About a year passes of me trying to participate in anything they’ll give to me, all the while I continue being excluded from all meetings. During this time I managed to convince a handful of people who felt overworked and stressed out to actually take their lunches, and I made a lot of progress in revitalizing customer service to prevent a lot of the mistakes they were making in the past. After some time, my direct boss quit, leaving me subordinate to the marketing manager who also quit some months later, but before he did he hired 2 people who could replace what he did. It was around this time I started being brought into meetings again.

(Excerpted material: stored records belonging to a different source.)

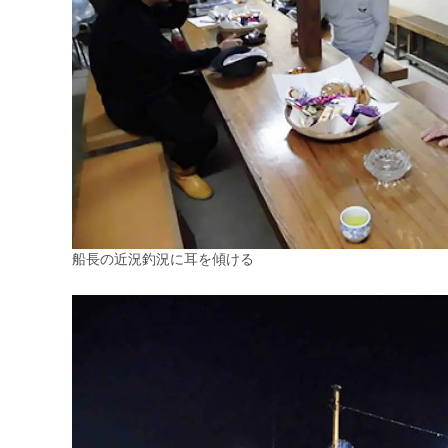
船長の近況釣況に耳を傾ける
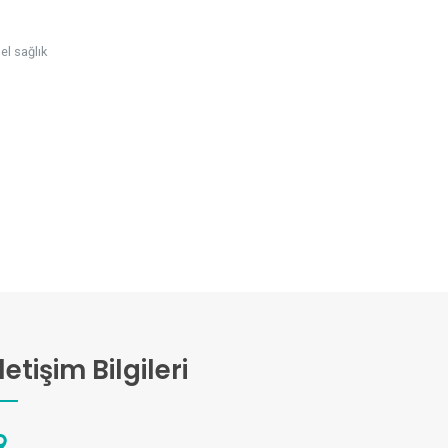
el sağlık
İletişim Bilgileri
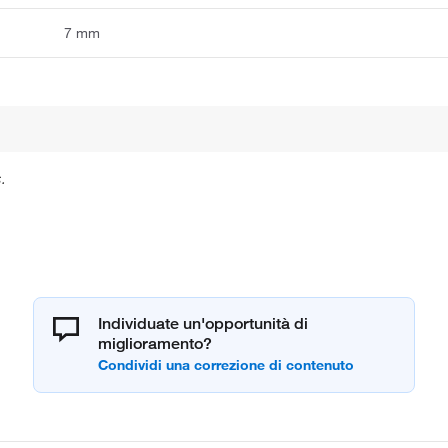
7 mm
.
Individuate un'opportunità di
miglioramento?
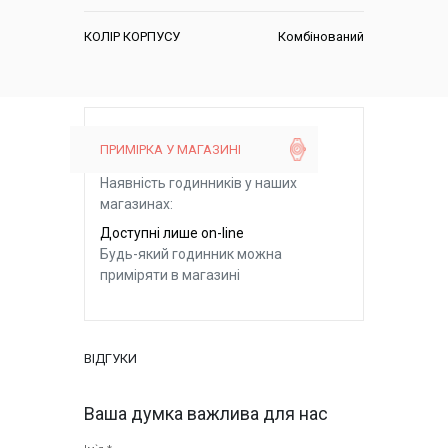
КОЛІР КОРПУСУ
Комбінований
ПРИМІРКА У МАГАЗИНІ
Наявність годинників у наших
магазинах:
Доступні лише on-line
Будь-який годинник можна
приміряти в магазині
ВІДГУКИ
Ваша думка важлива для нас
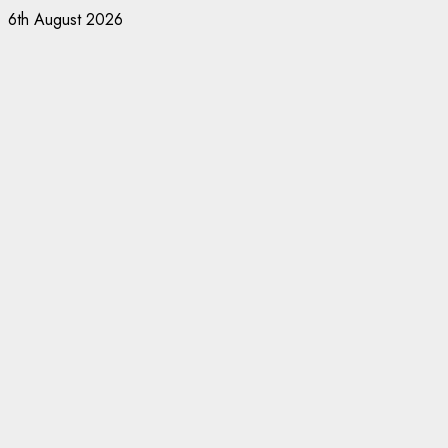
6th August 2026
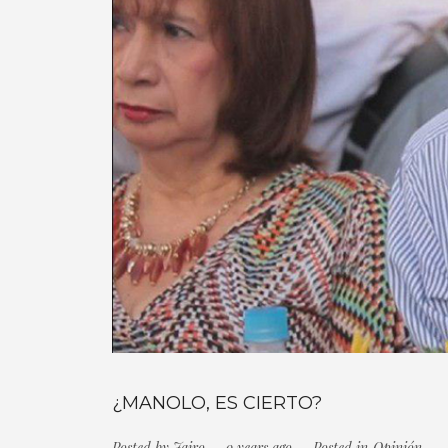
¿MANOLO, ES CIERTO?
Posted by
Jairo
9 years ago
Posted in
Opinión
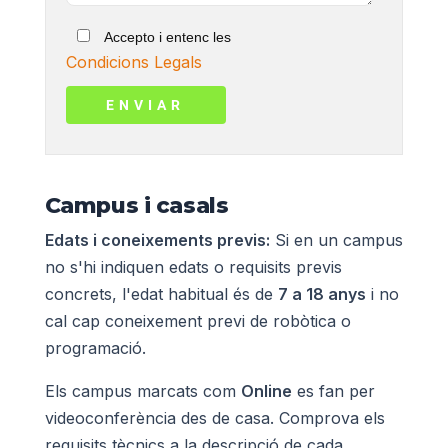
Accepto i entenc les
Condicions Legals
Campus i casals
Edats i coneixements previs:
Si en un campus
no s'hi indiquen edats o requisits previs
concrets, l'edat habitual és de
7 a 18 anys
i no
cal cap coneixement previ de robòtica o
programació.
Els campus marcats com
Online
es fan per
videoconferència des de casa. Comprova els
requisits tècnics a la descripció de cada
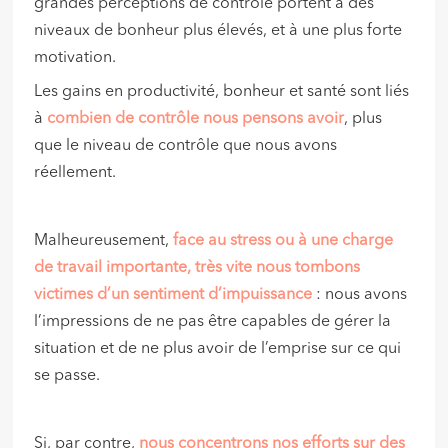
grandes perceptions de contrôle portent à des
niveaux de bonheur plus élevés, et à une plus forte
motivation.
Les gains en productivité, bonheur et santé sont liés
à
combien de contrôle nous pensons avoir
, plus
que le niveau de contrôle que nous avons
réellement.
Malheureusement,
face au stress ou à une charge
de travail importante, très vite nous tombons
victimes d’un sentiment d’impuissance
: nous avons
l’impressions de ne pas être capables de gérer la
situation et de ne plus avoir de l’emprise sur ce qui
se passe.
Si, par contre,
nous concentrons nos efforts sur des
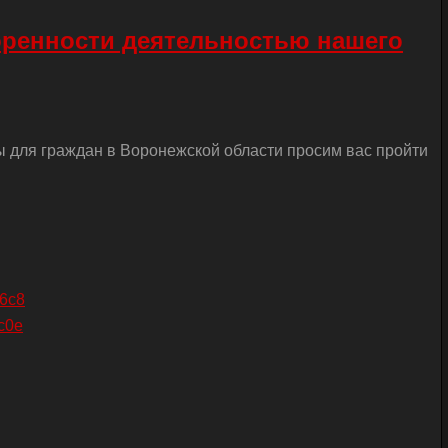
оренности деятельностью нашего
ы для граждан в Воронежской области просим вас пройти
26c8
c0e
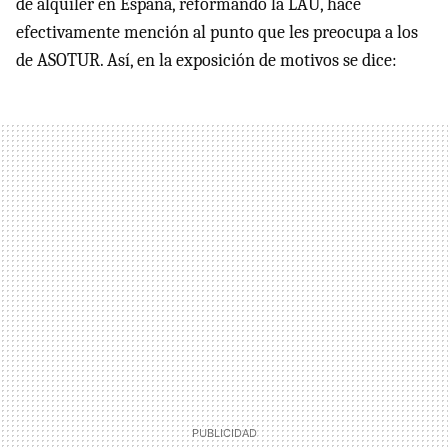
de alquiler en España, reformando la LAU, hace
efectivamente mención al punto que les preocupa a los
de ASOTUR. Así, en la exposición de motivos se dice:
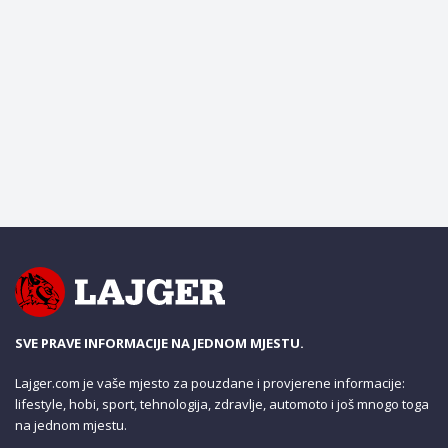
SVE PRAVE INFORMACIJE NA JEDNOM MJESTU.
Lajger.com je vaše mjesto za pouzdane i provjerene informacije:
lifestyle, hobi, sport, tehnologija, zdravlje, automoto i još mnogo toga
na jednom mjestu.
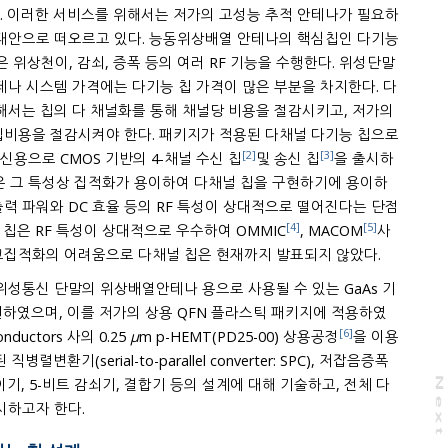
. 이러한 서비스를 위해서는 저가의 고성능 추적 안테나가 필요하
 대안으로 떠오르고 있다. 능동위상배열 안테나의 핵심칩인 다기능
 위성단말
시스템 가격에는 다기능 칩 가격이 많은 부분을 차지한다. 다
해서는 칩의 다 채널화를 통해 채널당 비용을 절감시키고, 저가의
다채널 다기능 칩으로
[2]
[3]
통신용으로 CMOS 기반의 4-채널 수신 칩
및 송신 칩
을 출시하
 특성상 집적화가 용이하여 다채널 칩을 구현하기에 용이하
 출력 파워와 DC 효율 등의 RF 특성이 상대적으로 떨어진다는 단점
[4]
[5]
을 가진다. GaAs 기반의 다기능 칩은 RF 특성이 상대적으로 우수하여 OMMIC
, MACOM
사
에서 제품을 출시하였으나, 고집적화의 어려움으로 다채널 칩은 현재까지 발표되지 않았다.
위성통신 단말의 위상배열안테나 용으로 사용될 수 있는 GaAs 기
저가의 상용 QFN 플라스틱 패키지에 적용하였
[6]
nductors 사의 0.25
μ
m p-HEMT(PD25-00) 상용공정
을 이용
N
e
x
t
a
g
시하고자 한다.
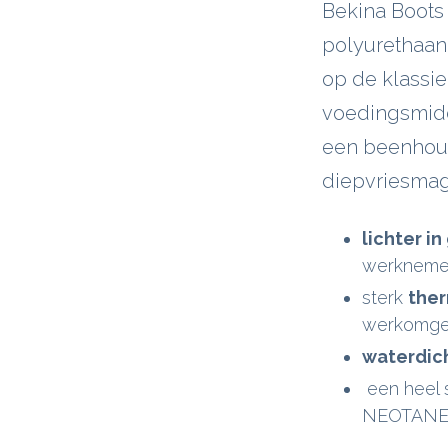
Bekina Boots
polyurethaan
op de klassi
voedingsmidde
een beenhouw
diepvriesmaga
lichter i
werknemer
sterk
ther
werkomgev
waterdic
een heel 
NEOTANE-l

It was at this point I realized the company’s president could never be wrong, you are to never tell him anything he says is wrong or even imply he isn’t understanding something. If you did, his face would turn bright red and he’d completely shut down. I learned this after attempting to reconcile him and another manager talking past each other. Surprisingly, shortly after this I was offered the marketing manager position as the boss said it seemed I could lead a room. I remember telling them I had no experience in marketing outside of what I had learned there, and the president told me he doesn’t have any experience in a lot of what he manages and he does it just fine. Almost immediately after this, one of the 2 people hired (the web developer) started butting heads with me because he told me “I tried too hard to be smart” and that if I am to manage him I needed to “stop”. I took this pretty strongly, and had a breakdown in private about it.

I told the presidents underling what happened to which he sympathized with me and said he’d handle it. Then the day after, he said we’d all have a meeting to sort this out. A week went by and nothing. Then, I got pulled in by the presidents underling to get told I shouldn’t have accepted the marketing manager role if I had no experience and had it taken away. Then another week goes by and the president pulled me aside to tell me they were letting me go because the company was going through a rough time financially, which I knew wasn’t true because I could see our sales were going up as I had access to that information still.

I was let go towards the beginning of this year and after several months, hundreds of applications, and countless interviews, I found a job paying me considerably more where I do an hour of work each day max. It felt like hell looking for a job this year and it was the hardest time I’ve ever had with it for many of the same reasons many of you have already posted about. I’ve been at this new job for few months now and they seem to like me a lot, but idk I feel empty.

I’m not sure how to end this. Guess I wanted to share this with y’all because I think my take away is that everything is broken and it looks like things will just keep getting worse.

There’s so much more I can share about with regards to my previous job and my time find the one I currently have, but this post already too long. Thanks to anyone willing to read this shit.